I’ve been dying to get my hands on Téa Mutonji’s debut, Shut Up You’re Pretty, a collection of sharply observed stories that blur the lines between longing and choosing, moments in which femininity, womanness, and identity are not only questioned but also imposed. Not only was it the very first book selected by Vivek Shraya for their VS imprint, it went on to become a finalist for last year’s Writer’s Trust Prize for Fiction. That’s a big honour for any writer, but to earn it with your debut?! I was impressed and she was on my radar. When I heard her speak last year at a conference, I knew I would read her book. She is smart and observant, and I wanted to know more about how she sees the world. And so, it was a given that Shut Up You’re Pretty would be part of my COVID book hoard. Then, just the other week, Téa won the Trillium Award for Fiction, the top honour in Ontario. Now my bookmail can’t come fast enough! 

Laura’s Pick

How She Read by Chantal Gibson (Caitlin Press)

This Griffin Poetry Prize-shortlisted poetry collection has been on my list, and I’m excited to finally have a copy of my own. Gibson mashes up genres and weaves in text, voices, and images from historic school readers, pop culture, art collections, and her own made-up shorthand to explore the representation of Black women in the Canadian cultural imagination. One of her preoccupations is the “imperialist ideas embedded in everyday things, from storybooks to coloured pencils, from paintings to postage stamps”—very much my jam.

Mandy’s Pick

Melt by Heidi Wicks (Breakwater Books)

Heidi Wick’s debut novel Melt has all the right summer reading stuff: a striking cover that makes me want to dive in and a page-turning premise about friendship growing pains.

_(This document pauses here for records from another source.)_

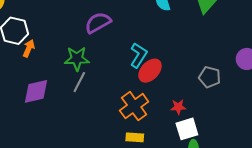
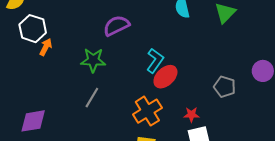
gray line: (79, 82) -> (92, 98), moved
purple diamond: (36, 91) -> (33, 121), moved

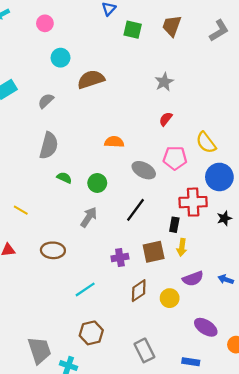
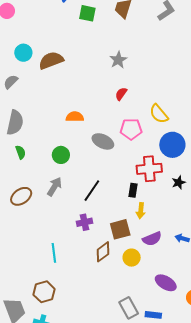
cyan circle: (61, 58) -> (23, 53), moved
green semicircle: (64, 178) -> (21, 152), moved, turned 48
black line: (135, 210) -> (92, 191), moved
brown ellipse: (53, 250) -> (21, 196), moved, turned -35
brown square: (154, 252) -> (120, 229), moved
cyan line: (85, 289) -> (54, 253), turned -60
brown hexagon: (91, 333) -> (44, 292), moved
gray rectangle: (144, 350) -> (129, 308), moved

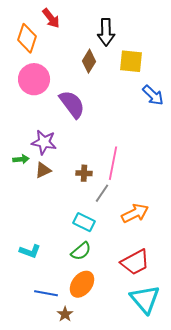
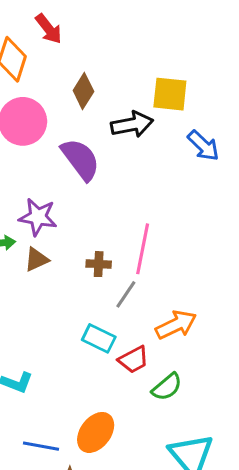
black arrow: (106, 32) -> (132, 124), moved, turned -100
brown diamond: (89, 61) -> (83, 91), moved
green semicircle: (81, 251) -> (167, 387), moved
red trapezoid: (135, 262) -> (134, 360), moved, size x0.7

The story follows the lives of best friends Jess and Cait from their teenage years into their late thirties—(Ferrante, anyone?)—through fake tans, kids, jobs, heartbreak, and changing paths alternating between the late nineties—(neon scrunchies and Dawson’s Creek anyone?)—and present day. Published by Newfoundland-based Breakwater Books, Melt fits right into my #ReadAtlantic pledge!

Leyla’s Pick

Landscape with the Fall of Icarus by Zsolt Alapi (DC Books)

I have a very niche obsession with Netherlandish artists and Bruegel is one of my favourites. Zsolt Alapi’s Landscape with the Fall of Icarus is titled after one of Bruegel’s relatively small oeuvre of famous pieces. The story itself follows the exiled protagonist Stephen’s obsession with this work and W.H. Auden’s related poem Musée des Beau Arts, about human suffering and our indifference. These themes are carried through Alapi’s work, as Stephen’s obsession leads him to an attempted suicide and placement in a mental institute, following which he undergoes therapy to intensely evaluate himself and his own past. I’m looking forward to spending some extra time with this one this summer.

Barb’s Pick

Filthy Sugar by Heather Babcock (Inanna Publications)

Sitting on the top of my cottage TBR pile, should 2020 allow me some dock time this summer, is Filthy Sugar by Heather Babcock. Delving in to the burlesque theatre with Wanda Wiggles, circa 1930s, is exactly the kind of escapist lit I’m looking for this summer. Poet and writer Lizzie Violet says “Heather Babcock has captured the pure essence of the 1930s with eloquent, colourful words that flourish across the pages. You literally feel as if you are part of the audience in the burlesque house, hooting and hollering as Wanda wiggles across the stage.” From the aisles of Blondell’s to the velvet swing at Apple Bottom, I can’t wait to sink into this trip back in time. Happy Summer Reading!